Zo werden mensen tot object gemaakt en iemands bezit maar het brandmerk was ook een keurmerk dat een slaaf economisch waardevol was: “De leverbaare Slaaven orden met een gloeijend Yzer op den Arm met het Merk van den Kooper getekend, om ze te onderscheiden uit de gebrekelyken, die men gewoonlyk voor Rum aan de Nieuw Engelandvaarders verkoopt” (p. 109).

In 1881 werd een koperen halsband aan het Rijksmuseum aangeboden die als “hondenband”werd ingeschreven en opgenomen in de collectie. Inmiddels weten we dat een dergelijke band door slaven werd gedragen.

Het paneel Hulde der Koloniën op de Gouden Koets is inmiddels bekend en berucht en het lijkt erop dat de Gouden Koets om deze reden niet meer op straat zal verschijnen. Minstens zo prominent maar amper bekend is het timpaan aan de voorzijde van het Paleis op de Dam waar Afrikanen en Aziaten hun hoofd en knieën buigen voor de mensen die centraal staan in dit beeldhouwwerk.

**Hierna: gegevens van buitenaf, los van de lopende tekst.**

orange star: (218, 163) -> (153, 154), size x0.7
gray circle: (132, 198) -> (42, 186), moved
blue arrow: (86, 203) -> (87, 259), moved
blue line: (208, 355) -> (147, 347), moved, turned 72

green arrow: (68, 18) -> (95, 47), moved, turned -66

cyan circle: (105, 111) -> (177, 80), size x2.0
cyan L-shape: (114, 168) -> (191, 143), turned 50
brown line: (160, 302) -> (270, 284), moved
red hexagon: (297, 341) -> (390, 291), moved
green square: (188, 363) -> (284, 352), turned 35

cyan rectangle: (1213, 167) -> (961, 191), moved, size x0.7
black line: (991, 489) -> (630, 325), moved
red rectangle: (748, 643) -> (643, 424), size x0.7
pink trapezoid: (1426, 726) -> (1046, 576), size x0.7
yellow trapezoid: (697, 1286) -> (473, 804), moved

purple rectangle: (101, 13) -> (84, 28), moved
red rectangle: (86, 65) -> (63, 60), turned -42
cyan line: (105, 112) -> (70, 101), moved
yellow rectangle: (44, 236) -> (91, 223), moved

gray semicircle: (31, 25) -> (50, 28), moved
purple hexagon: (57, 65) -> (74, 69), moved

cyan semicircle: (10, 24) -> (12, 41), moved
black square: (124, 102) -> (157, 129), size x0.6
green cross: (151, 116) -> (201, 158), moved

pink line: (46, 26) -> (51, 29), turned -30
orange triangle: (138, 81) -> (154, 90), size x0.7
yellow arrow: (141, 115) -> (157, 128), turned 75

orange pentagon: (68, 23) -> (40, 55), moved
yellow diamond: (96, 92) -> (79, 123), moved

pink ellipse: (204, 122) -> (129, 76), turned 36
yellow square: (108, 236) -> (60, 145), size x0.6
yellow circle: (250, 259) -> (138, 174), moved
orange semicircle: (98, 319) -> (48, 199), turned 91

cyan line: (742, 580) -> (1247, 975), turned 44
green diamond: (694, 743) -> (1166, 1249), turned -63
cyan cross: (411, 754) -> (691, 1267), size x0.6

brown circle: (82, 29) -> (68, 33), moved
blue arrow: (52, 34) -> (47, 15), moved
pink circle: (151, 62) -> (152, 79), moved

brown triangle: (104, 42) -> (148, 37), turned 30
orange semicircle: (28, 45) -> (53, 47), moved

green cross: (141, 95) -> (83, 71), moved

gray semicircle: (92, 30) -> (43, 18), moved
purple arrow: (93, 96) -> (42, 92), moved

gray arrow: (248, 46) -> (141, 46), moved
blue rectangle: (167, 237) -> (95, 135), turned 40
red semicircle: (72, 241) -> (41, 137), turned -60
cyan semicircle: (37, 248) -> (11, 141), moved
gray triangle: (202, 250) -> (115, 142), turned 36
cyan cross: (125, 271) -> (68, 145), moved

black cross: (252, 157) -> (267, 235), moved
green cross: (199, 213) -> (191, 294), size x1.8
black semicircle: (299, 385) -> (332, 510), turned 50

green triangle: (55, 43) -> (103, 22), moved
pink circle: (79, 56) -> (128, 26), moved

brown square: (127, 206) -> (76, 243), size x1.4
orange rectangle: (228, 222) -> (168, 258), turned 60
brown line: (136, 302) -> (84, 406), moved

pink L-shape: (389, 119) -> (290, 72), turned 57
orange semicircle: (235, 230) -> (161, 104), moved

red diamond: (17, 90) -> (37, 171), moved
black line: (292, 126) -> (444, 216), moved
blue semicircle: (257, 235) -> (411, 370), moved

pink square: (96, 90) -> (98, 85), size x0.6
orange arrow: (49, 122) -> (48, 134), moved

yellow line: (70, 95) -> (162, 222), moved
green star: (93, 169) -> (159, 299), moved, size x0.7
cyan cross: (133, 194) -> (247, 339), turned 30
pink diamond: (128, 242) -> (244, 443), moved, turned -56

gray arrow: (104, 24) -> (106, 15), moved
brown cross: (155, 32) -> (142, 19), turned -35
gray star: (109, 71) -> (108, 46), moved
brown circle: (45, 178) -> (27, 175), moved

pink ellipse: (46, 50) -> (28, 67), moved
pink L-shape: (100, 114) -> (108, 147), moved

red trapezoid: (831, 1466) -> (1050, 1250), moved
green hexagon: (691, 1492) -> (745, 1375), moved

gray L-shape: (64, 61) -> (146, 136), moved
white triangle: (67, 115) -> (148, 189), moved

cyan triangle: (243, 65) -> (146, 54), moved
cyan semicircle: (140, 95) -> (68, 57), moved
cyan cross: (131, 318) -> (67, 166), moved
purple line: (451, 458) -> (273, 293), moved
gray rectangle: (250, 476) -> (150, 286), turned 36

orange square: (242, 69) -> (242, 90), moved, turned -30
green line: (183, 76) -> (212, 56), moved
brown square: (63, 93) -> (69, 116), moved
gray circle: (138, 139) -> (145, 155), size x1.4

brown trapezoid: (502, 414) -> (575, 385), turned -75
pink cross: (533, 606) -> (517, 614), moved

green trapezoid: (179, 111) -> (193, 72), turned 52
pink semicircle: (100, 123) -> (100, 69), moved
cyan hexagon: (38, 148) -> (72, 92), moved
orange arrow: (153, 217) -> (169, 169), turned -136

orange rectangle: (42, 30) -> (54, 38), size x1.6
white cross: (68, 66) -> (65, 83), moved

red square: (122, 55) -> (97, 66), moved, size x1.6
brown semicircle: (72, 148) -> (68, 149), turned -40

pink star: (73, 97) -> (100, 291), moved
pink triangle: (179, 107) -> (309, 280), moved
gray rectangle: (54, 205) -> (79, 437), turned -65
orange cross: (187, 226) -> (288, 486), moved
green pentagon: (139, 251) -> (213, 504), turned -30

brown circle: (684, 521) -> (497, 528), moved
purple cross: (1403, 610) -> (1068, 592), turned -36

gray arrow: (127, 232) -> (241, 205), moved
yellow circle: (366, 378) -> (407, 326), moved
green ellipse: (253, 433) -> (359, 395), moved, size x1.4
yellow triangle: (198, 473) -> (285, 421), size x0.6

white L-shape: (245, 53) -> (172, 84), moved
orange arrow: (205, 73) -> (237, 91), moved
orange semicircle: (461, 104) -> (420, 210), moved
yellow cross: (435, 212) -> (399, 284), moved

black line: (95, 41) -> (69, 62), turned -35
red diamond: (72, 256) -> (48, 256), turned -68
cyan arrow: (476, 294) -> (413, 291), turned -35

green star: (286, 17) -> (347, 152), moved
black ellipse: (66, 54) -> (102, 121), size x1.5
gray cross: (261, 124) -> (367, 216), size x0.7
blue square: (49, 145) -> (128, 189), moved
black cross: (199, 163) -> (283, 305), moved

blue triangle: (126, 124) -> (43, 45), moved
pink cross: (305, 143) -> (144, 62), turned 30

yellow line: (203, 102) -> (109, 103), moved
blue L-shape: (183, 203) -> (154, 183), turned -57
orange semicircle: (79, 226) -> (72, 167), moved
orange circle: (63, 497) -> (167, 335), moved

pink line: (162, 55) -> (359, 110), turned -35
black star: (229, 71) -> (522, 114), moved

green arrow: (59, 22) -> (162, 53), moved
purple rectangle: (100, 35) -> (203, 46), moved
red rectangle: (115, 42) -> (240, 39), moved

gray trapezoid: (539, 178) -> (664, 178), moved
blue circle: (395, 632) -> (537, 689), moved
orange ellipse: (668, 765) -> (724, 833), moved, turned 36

In het laatste hoofdstuk Het onvoltooid koloniaal verleden staat onder andere een foto van premier Rutte en president Macron tegen in Indonesisch restaurant De Poentjak in Den Haag en is er aandacht voor kunst in Nederlandse musea die ons niet toebehoort. Veel musea zijn momenteel bezig met teruggave van deze roofkunst.

Niet alle objecten spreken evenveel tot de verbeelding maar bovenstaande objecten doen dat zeker wel omdat ze op zeer directe wijze iets/veel laten zien van andere en pijnlijke aspecten van onze geschiedenis die we momenteel onder ogen proberen te zien. Dit boek vormt daarbij een waardevolle bijdrage.

Valika Smeulders is hoofd van de afdeling geschiedenis van het Rijksmuseum in Amsterdam. Wayne Modest is directeur van het Research Center for Material Culture het onderzoeksinstituut van het Nationaal Museum voor Wereldculturen. Sheila Sitalsing is journalist bij de Volkskrant. Wieteke van Zeil is kunsthistoricus en redacteur kunst bij de Volkskrant. Tjerk Gualthérie van Weezel is redacteur economie bij de Volkskrant.